Data for this task →

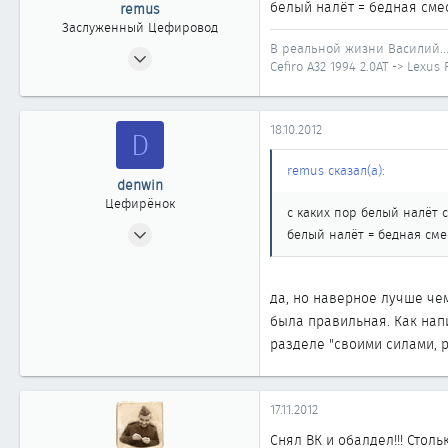
белый налёт = бедная сме
remus
Заслуженный Цефировод
В реальной жизни Василий..
11.08.2010
Cefiro A32 1994 2.0AT -> Lexus
4 496
6
1 861
18.10.2012
D
40
remus сказал(а):
Иркутская область
denwin
Цефирёнок
с каких пор белый налёт
28.07.2012
белый налёт = бедная сме
16
0
да, но наверное лучше че
11
была правильная. Как нап
разделе "своими силами, 
17.11.2012
Снял ВК и обалдел!!! Стол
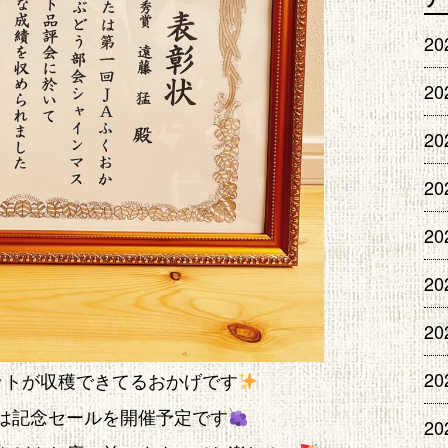
2
2
2
2
2
2
2
2
ットが収穫できてるおかげです
は記念セールを開催予定です
2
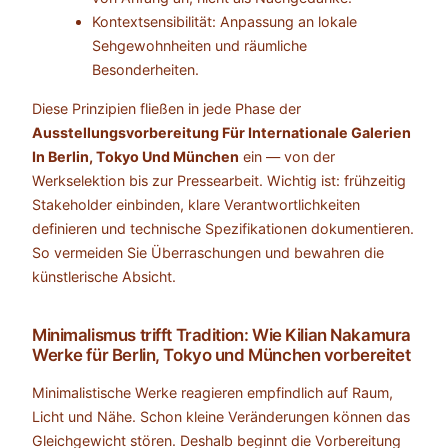
Kontextsensibilität: Anpassung an lokale
Sehgewohnheiten und räumliche
Besonderheiten.
Diese Prinzipien fließen in jede Phase der
Ausstellungsvorbereitung Für Internationale Galerien
In Berlin, Tokyo Und München
ein — von der
Werkselektion bis zur Pressearbeit. Wichtig ist: frühzeitig
Stakeholder einbinden, klare Verantwortlichkeiten
definieren und technische Spezifikationen dokumentieren.
So vermeiden Sie Überraschungen und bewahren die
künstlerische Absicht.
Minimalismus trifft Tradition: Wie Kilian Nakamura
Werke für Berlin, Tokyo und München vorbereitet
Minimalistische Werke reagieren empfindlich auf Raum,
Licht und Nähe. Schon kleine Veränderungen können das
Gleichgewicht stören. Deshalb beginnt die Vorbereitung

Exercise objective → In the answer, all of the material should appear exactly as given, with no picture carried over.

Task output →
белый налёт = бедная сме
remus
Заслуженный Цефировод
В реальной жизни Василий..
11.08.2010
Cefiro A32 1994 2.0AT -> Lexus
4 496
6
1 861
18.10.2012
D
40
remus сказал(а):
Иркутская область
denwin
Цефирёнок
с каких пор белый налёт
28.07.2012
белый налёт = бедная сме
16
0
да, но наверное лучше че
11
была правильная. Как нап
разделе "своими силами, 
17.11.2012
Снял ВК и обалдел!!! Стол
2
2
2
2
2
2
2
2
ットが収穫できてるおかげです
は記念セールを開催予定です
2
Kontextsensibilität: Anpassung an lokale
Sehgewohnheiten und räumliche
Besonderheiten.
Diese Prinzipien fließen in jede Phase der
Ausstellungsvorbereitung Für Internationale Galerien
In Berlin, Tokyo Und München
ein — von der
Werkselektion bis zur Pressearbeit. Wichtig ist: frühzeitig
Stakeholder einbinden, klare Verantwortlichkeiten
definieren und technische Spezifikationen dokumentieren.
So vermeiden Sie Überraschungen und bewahren die
künstlerische Absicht.
Minimalismus trifft Tradition: Wie Kilian Nakamura
Werke für Berlin, Tokyo und München vorbereitet
Minimalistische Werke reagieren empfindlich auf Raum,
Licht und Nähe. Schon kleine Veränderungen können das
Gleichgewicht stören. Deshalb beginnt die Vorbereitung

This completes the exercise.